Editor's Note: This is the second story in a five-part series examining the federal No Child Left Behind Act and its impact on the Kenai Peninsula Borough School District's smallest and most unique schools. Look for the rest of the series throughout the week:
Wednesday -- A look at Russian Old Believer schools
Thursday -- A look at across-the-water, Native schools
Friday -- Looking to the future
Los Angeles, Seattle, Anchorage, Kenai and Seldovia. These communities are about as different as one could imagine. Yet they all have one thing in common: They are home to public schools that serve to educate the next generation of Americans.
The No Child Left Behind Act -- the Bush Administration's flagship piece of education legislation -- attempts to bridge that commonality with some 1,300 pages of regulations for the United States' public schools.
That attempt, however, has drawn fire from critics across the country, calling it a "one-size-fits-all" law that doesn't account for the diversity of the nation's schools.
Kenai Peninsula Borough School District educators can relate with the argument.
The KPBSD is a perfect example of where one size doesn't fit all, said Superintendent Donna Peterson. The district includes 43 schools spread across a piece of land the size of West Virginia. They range from high schools of more than 500 students to rural schoolhouses serving just handfuls of students from kindergarten through 12th grade.
Peterson said all schools -- in the district and the country -- are confronted with the same issue: "How do we keep public education the best show in town?"
The answer to that question, however, is different in different places, she said.
"When we talk about K-12 education, there are lots of ideas of what works, lots of ideas for how to move forward," she said. "Some are very successful, some are less successful. Quantifying what works is the real task, and we do better at the local level than at a state or federal level."
For example, the KPBSD is home to nine village schools that serve less than 150 students in kindergarten through 12th grade. Four of these are "across-the-water" schools, located in communities accessible only by plane or boat.
Nanwalek, Port Graham and Susan B. English School in Seldovia are on the east side of Kachemak Bay, while Tebughna School is in Tyonek, on the west side of Cook Inlet. Most of the others are miles off paved highways, carved out of wilderness far from any other cities or towns.
Voznesenka, Razdolna and Kachemak Selo are at the terminus of East End Road, about 30 miles outside Homer at the head of Kachemak Bay. Nikolaevsk is set back from the Sterling Highway, about 12 miles of rough road outside Anchor Point. Hope is a tiny, isolated community at the top of the peninsula, located several miles off the Seward Highway between Anchorage and peninsula communities.
These schools already face challenges likely unimagined by the authors of the No Child Left Behind Act, Peterson said. Then, the Act offers up a few more challenges for the small schools.

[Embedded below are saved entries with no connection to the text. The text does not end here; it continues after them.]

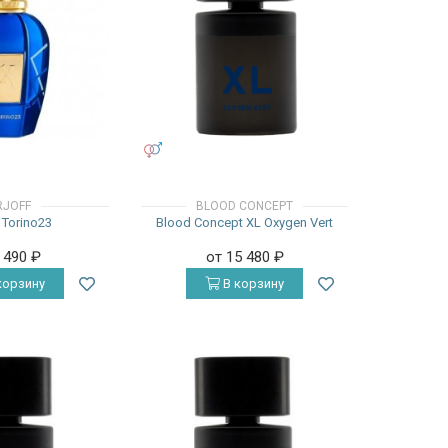
УНИСЕКС
RJOFF
BLOOD CONCEPT
f Torino23
Blood Concept XL Oxygen Vert
8 490
₽
от 15 480
₽
корзину
В корзину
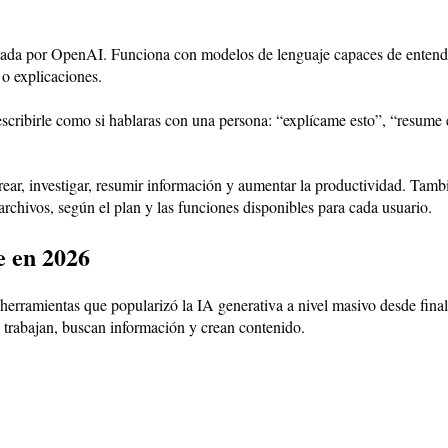
lada por OpenAI. Funciona con modelos de lenguaje capaces de entender 
 o explicaciones.
 escribirle como si hablaras con una persona: “explícame esto”, “resum
ear, investigar, resumir información y aumentar la productividad. Tamb
rchivos, según el plan y las funciones disponibles para cada usuario.
e en 2026
s herramientas que popularizó la IA generativa a nivel masivo desde fina
 trabajan, buscan información y crean contenido.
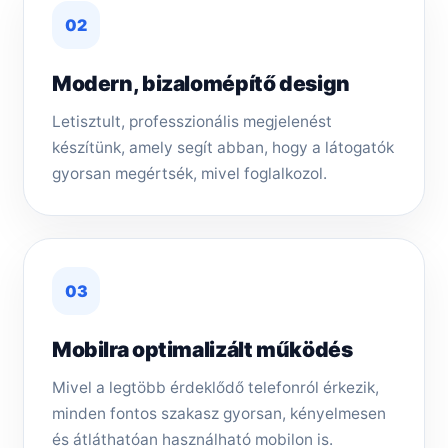
02
Modern, bizalomépítő design
Letisztult, professzionális megjelenést
készítünk, amely segít abban, hogy a látogatók
gyorsan megértsék, mivel foglalkozol.
03
Mobilra optimalizált működés
Mivel a legtöbb érdeklődő telefonról érkezik,
minden fontos szakasz gyorsan, kényelmesen
és átláthatóan használható mobilon is.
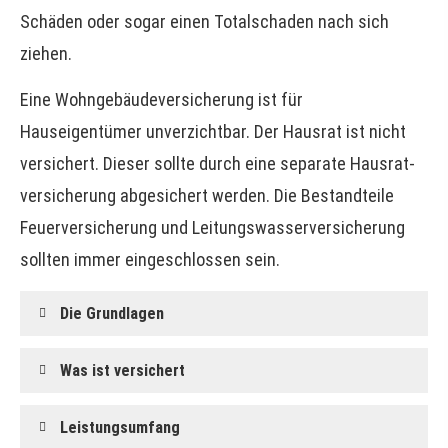
Schäden oder sogar einen Totalschaden nach sich
ziehen.
Eine Wohngebäudeversicherung ist für
Hauseigentümer unverzichtbar. Der Hausrat ist nicht
versichert. Dieser sollte durch eine separate Haus­rat­
ver­si­che­rung abgesichert werden. Die Bestandteile
Feuerversicherung und Leitungswasserversicherung
sollten immer eingeschlossen sein.
Die Grundlagen
Was ist versichert
Leistungsumfang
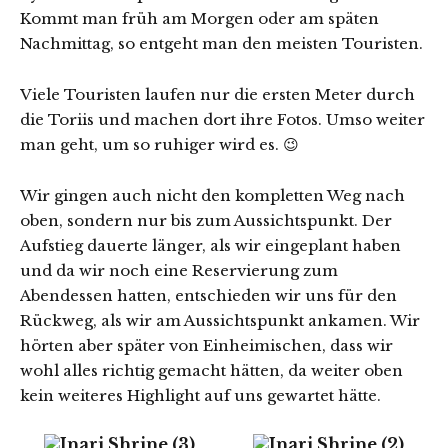
Kommt man früh am Morgen oder am späten
Nachmittag, so entgeht man den meisten Touristen.
Viele Touristen laufen nur die ersten Meter durch
die Toriis und machen dort ihre Fotos. Umso weiter
man geht, um so ruhiger wird es. 😉
Wir gingen auch nicht den kompletten Weg nach
oben, sondern nur bis zum Aussichtspunkt. Der
Aufstieg dauerte länger, als wir eingeplant haben
und da wir noch eine Reservierung zum
Abendessen hatten, entschieden wir uns für den
Rückweg, als wir am Aussichtspunkt ankamen. Wir
hörten aber später von Einheimischen, dass wir
wohl alles richtig gemacht hätten, da weiter oben
kein weiteres Highlight auf uns gewartet hätte.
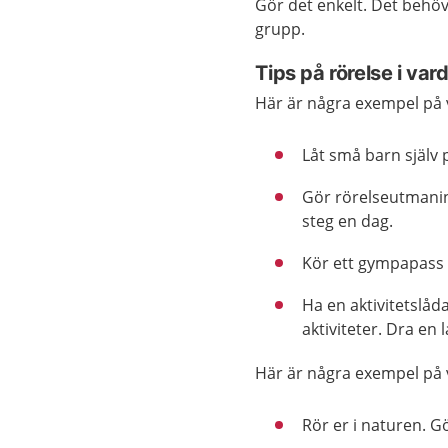
Gör det enkelt. Det behöv
grupp.
Tips
på rörelse
i va
Här är några exempel på
Låt små barn själv p
Gör rörelseutmanin
steg en dag.
Kör ett gympapas
Ha en aktivitetslåda
aktiviteter. Dra en 
Här är några exempel på 
Rör er i naturen. Gö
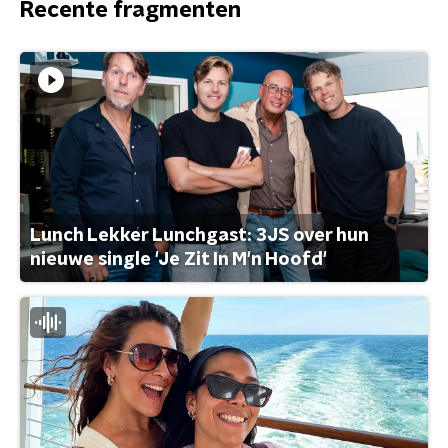
Recente fragmenten
Lunch Lekker Lunchgast: 3JS over hun
nieuwe single 'Je Zit In M'n Hoofd'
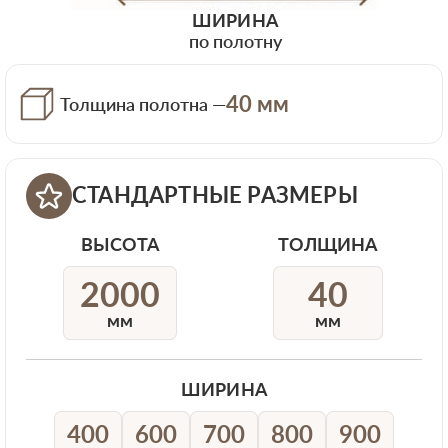
ШИРИНА
по полотну
40 мм
Толщина полотна —
СТАНДАРТНЫЕ РАЗМЕРЫ
ВЫСОТА
ТОЛЩИНА
2000
40
мм
мм
ШИРИНА
400
600
700
800
900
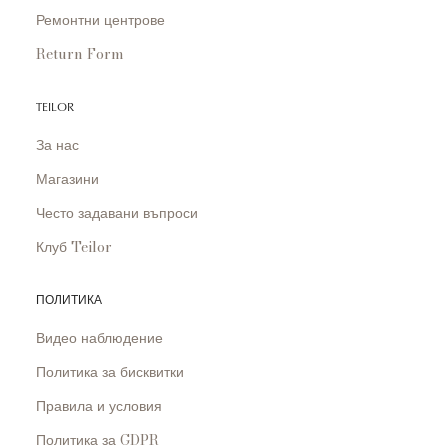
Ремонтни центрове
Return Form
TEILOR
За нас
Магазини
Често задавани въпроси
Клуб Teilor
ПОЛИТИКА
Видео наблюдение
Политика за бисквитки
Правила и условия
Политика за GDPR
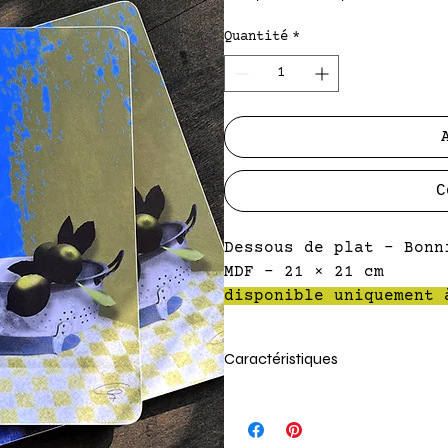
original
promot
Quantité
*
C
Dessous de plat - Bonn
MDF – 21 × 21 cm
disponible uniquement 
Caractéristiques
MDF (panneau composite e fib
Lavage à la main - fabriqué 
série limitée : 100 exemplai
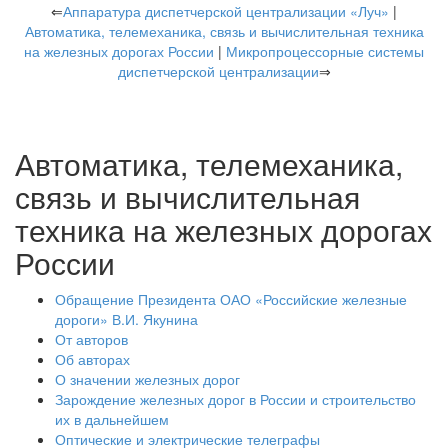
⇐
Аппаратура диспетчерской централизации «Луч»
|
Автоматика, телемеханика, связь и вычислительная техника
на железных дорогах России
|
Микропроцессорные системы
диспетчерской централизации
⇒
Автоматика, телемеханика,
связь и вычислительная
техника на железных дорогах
России
Обращение Президента ОАО «Российские железные
дороги» В.И. Якунина
От авторов
Об авторах
О значении железных дорог
Зарождение железных дорог в России и строительство
их в дальнейшем
Оптические и электрические телеграфы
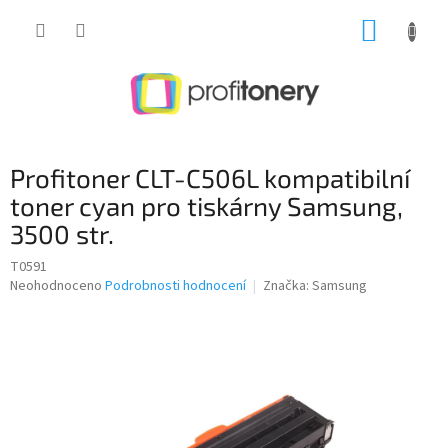
Přejít
NÁKUP
na
obsah
KOŠÍK
Profitoner CLT-C506L kompatibilní
toner cyan pro tiskárny Samsung,
3500 str.
T0591
Průměrné
Neohodnoceno
Podrobnosti hodnocení
Značka:
Samsung
hodnocení
produktu
je
0,0
z
5
hvězdiček.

"The pieces (of the Act) that are of particular issue to us are certainly the one-size-fits-all, or cookie cutter, approach; the highly qualified teaching mandates; and the parts that seem designed for urban areas: for example, the transportation piece," Peterson said.
The No. 1 challenge facing the small schools is turnover of teachers and administrators, she said.
"I don't know if urban areas have the same swinging door problem," she said.
Norma Holmgaard, the district's director of small schools and alternative programs, said she believes the problem is unique to rural schools.
"In urban areas, folks don't move as much because their culture is in the area. When a teacher goes to one of the rural schools, they step totally out of their culture. Eventually, they want to get back to things that are familiar," she said.
Rather than addressing the turnover problem, NCLB in some ways exacerbates the issue. The law defines "highly qualified" teachers as educators who are certified in each subject they teach.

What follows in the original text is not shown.